■ EXERCISE DETAILS
The full listing, start to finish: write it out again exactly.

■ GIVEN ENTRIES
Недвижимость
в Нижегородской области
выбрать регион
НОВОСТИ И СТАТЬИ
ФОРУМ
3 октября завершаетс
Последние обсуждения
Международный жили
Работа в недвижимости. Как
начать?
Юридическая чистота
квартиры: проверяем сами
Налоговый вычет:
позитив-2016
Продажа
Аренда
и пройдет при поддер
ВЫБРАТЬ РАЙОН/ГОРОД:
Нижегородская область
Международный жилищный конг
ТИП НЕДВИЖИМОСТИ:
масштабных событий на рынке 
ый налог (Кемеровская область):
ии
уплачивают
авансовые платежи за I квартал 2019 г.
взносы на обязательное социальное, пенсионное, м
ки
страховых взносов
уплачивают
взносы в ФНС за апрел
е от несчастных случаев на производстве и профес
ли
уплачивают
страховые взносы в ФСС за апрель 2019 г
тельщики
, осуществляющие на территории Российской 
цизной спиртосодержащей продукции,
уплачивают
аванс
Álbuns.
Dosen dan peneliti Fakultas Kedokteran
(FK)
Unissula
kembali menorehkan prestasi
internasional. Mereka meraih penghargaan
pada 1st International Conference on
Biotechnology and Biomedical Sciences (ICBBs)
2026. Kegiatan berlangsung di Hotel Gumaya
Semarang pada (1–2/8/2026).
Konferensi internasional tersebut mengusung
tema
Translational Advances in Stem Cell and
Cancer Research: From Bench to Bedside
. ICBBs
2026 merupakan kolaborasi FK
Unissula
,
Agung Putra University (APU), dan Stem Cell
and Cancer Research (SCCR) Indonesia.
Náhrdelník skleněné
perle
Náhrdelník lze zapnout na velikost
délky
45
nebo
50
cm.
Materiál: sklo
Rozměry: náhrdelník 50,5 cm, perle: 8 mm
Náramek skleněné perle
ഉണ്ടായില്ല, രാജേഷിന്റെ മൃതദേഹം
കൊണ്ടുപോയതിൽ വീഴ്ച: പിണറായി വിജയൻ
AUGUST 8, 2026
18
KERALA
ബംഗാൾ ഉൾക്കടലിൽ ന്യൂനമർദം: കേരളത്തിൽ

■ RESPONSE TO THE EXERCISE
Недвижимость
в Нижегородской области
выбрать регион
НОВОСТИ И СТАТЬИ
ФОРУМ
3 октября завершаетс
Последние обсуждения
Международный жили
Работа в недвижимости. Как
начать?
Юридическая чистота
квартиры: проверяем сами
Налоговый вычет:
позитив-2016
Продажа
Аренда
и пройдет при поддер
ВЫБРАТЬ РАЙОН/ГОРОД:
Нижегородская область
Международный жилищный конг
ТИП НЕДВИЖИМОСТИ:
масштабных событий на рынке 
ый налог (Кемеровская область):
ии
уплачивают
авансовые платежи за I квартал 2019 г.
взносы на обязательное социальное, пенсионное, м
ки
страховых взносов
уплачивают
взносы в ФНС за апрел
е от несчастных случаев на производстве и профес
ли
уплачивают
страховые взносы в ФСС за апрель 2019 г
тельщики
, осуществляющие на территории Российской 
цизной спиртосодержащей продукции,
уплачивают
аванс
Álbuns.
Dosen dan peneliti Fakultas Kedokteran
(FK)
Unissula
kembali menorehkan prestasi
internasional. Mereka meraih penghargaan
pada 1st International Conference on
Biotechnology and Biomedical Sciences (ICBBs)
2026. Kegiatan berlangsung di Hotel Gumaya
Semarang pada (1–2/8/2026).
Konferensi internasional tersebut mengusung
tema
Translational Advances in Stem Cell and
Cancer Research: From Bench to Bedside
. ICBBs
2026 merupakan kolaborasi FK
Unissula
,
Agung Putra University (APU), dan Stem Cell
and Cancer Research (SCCR) Indonesia.
Náhrdelník skleněné
perle
Náhrdelník lze zapnout na velikost
délky
45
nebo
50
cm.
Materiál: sklo
Rozměry: náhrdelník 50,5 cm, perle: 8 mm
Náramek skleněné perle
ഉണ്ടായില്ല, രാജേഷിന്റെ മൃതദേഹം
കൊണ്ടുപോയതിൽ വീഴ്ച: പിണറായി വിജയൻ
AUGUST 8, 2026
18
KERALA
ബംഗാൾ ഉൾക്കടലിൽ ന്യൂനമർദം: കേരളത്തിൽ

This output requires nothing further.